En octubre de 2025, cuando el mundo debería estar avanzando hacia soluciones globales como la inteligencia artificial o el cambio climático, la Franja de Gaza sigue siendo un infierno en la Tierra, un testimonio vivo del fracaso absoluto de la humanidad. Lo que comenzó como un conflicto en 2023 se ha convertido en una guerra de desgaste interminable, donde las vidas palestinas se cuentan por miles y la comunidad internacional observa con una indiferencia criminal. Es hora de decirlo sin tapujos: esta guerra no es solo un error estratégico, es un crimen contra la humanidad perpetrado por líderes que priorizan el poder sobre las personas, y por un sistema global que permite que continúe.
Critiquemos primero las acciones de Israel, que bajo el pretexto de «defensa propia» ha escalado su ofensiva a niveles de crueldad sistemática. En las últimas semanas, ataques aéreos han matado al menos a 65 palestinos en un solo día, incluyendo bombardeos en campos de refugiados como Nuseirat y Bureij. Ahora, el ejército israelí ha interceptado una flotilla humanitaria con más de 50 barcos destinados a llevar ayuda, mientras ordena la evacuación total de Gaza City bajo amenaza de que quienes queden serán considerados «combatientes». Esto no es guerra; es un asedio medieval disfrazado de operación militar moderna. El ministro de Defensa israelí ha dado un «último aviso» para que los palestinos abandonen su propia ciudad, ignorando que Gaza ya es una prisión al aire libre donde huir significa solo cambiar un peligro por otro. Según informes de la ONU, el 75% de la Franja ha sido demolida o convertida en «zonas de amortiguación» israelíes, un eufemismo para anexión disfrazada. ¿Cuántas vidas más se necesitan para admitir que esto es limpieza étnica en cámara lenta?
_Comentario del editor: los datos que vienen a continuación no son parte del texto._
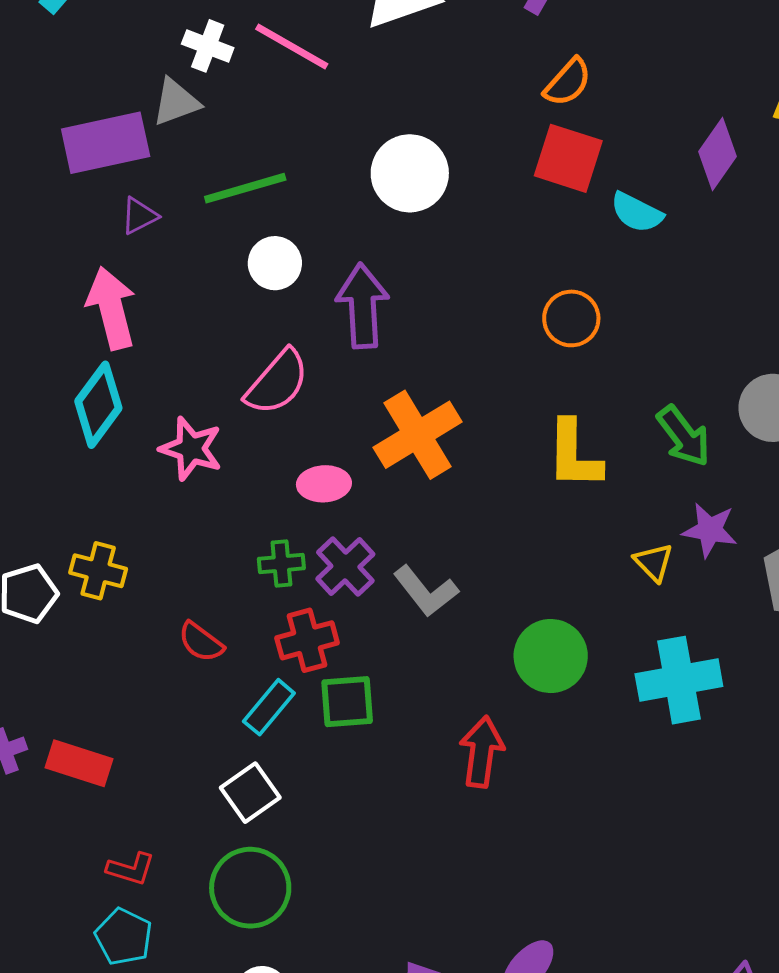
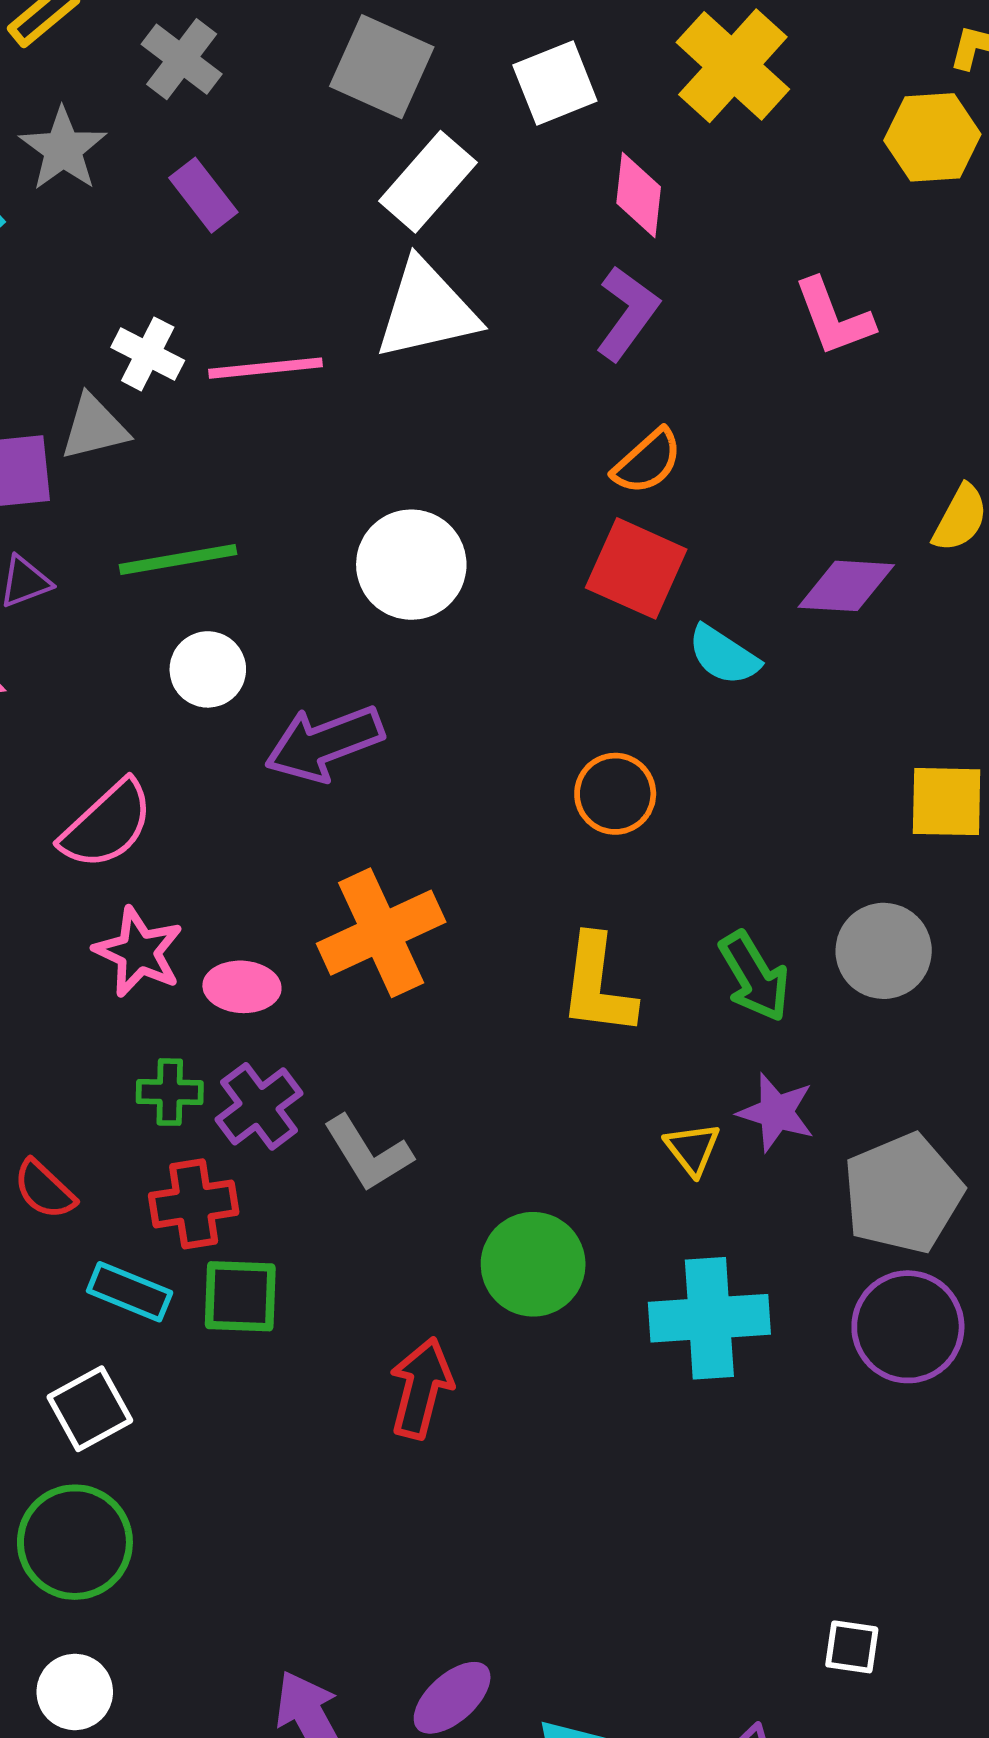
pink line: (292, 47) -> (266, 368), turned -42
purple diamond: (718, 154) -> (846, 586), turned 52
purple arrow: (363, 306) -> (324, 743), turned -114
pink semicircle: (277, 382) -> (107, 825), moved
pink star: (191, 449) -> (139, 952), moved
cyan rectangle: (269, 707) -> (130, 1292), turned 66

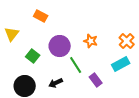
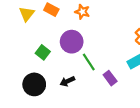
yellow triangle: (12, 34) -> (27, 14), moved
orange star: (91, 41) -> (82, 12), moved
Pero no absolvamos a Hamás, cuya intransigencia y uso de civiles como escudos humanos ha prolongado este horror. Mientras revisan el «plan de paz» de 21 puntos propuesto por Estados Unidos bajo la administración Trump –que incluye la liberación de rehenes en 48 horas y amnistía para miembros de Hamás que se comprometan con la paz–, sus líderes siguen lanzando cohetes y rechazando propuestas previas. Este ciclo de retaliación mutua es una farsa: Hamás sabe que cada misil justifica la respuesta desproporcionada de Israel, y viceversa. ¿El resultado? Al menos 35 muertos en un solo día en Gaza City, la mayoría civiles atrapados en el fuego cruzado. Es una danza macabra donde los extremistas de ambos lados se alimentan mutuamente, sacrificando a su propia gente en el altar del odio ideológico.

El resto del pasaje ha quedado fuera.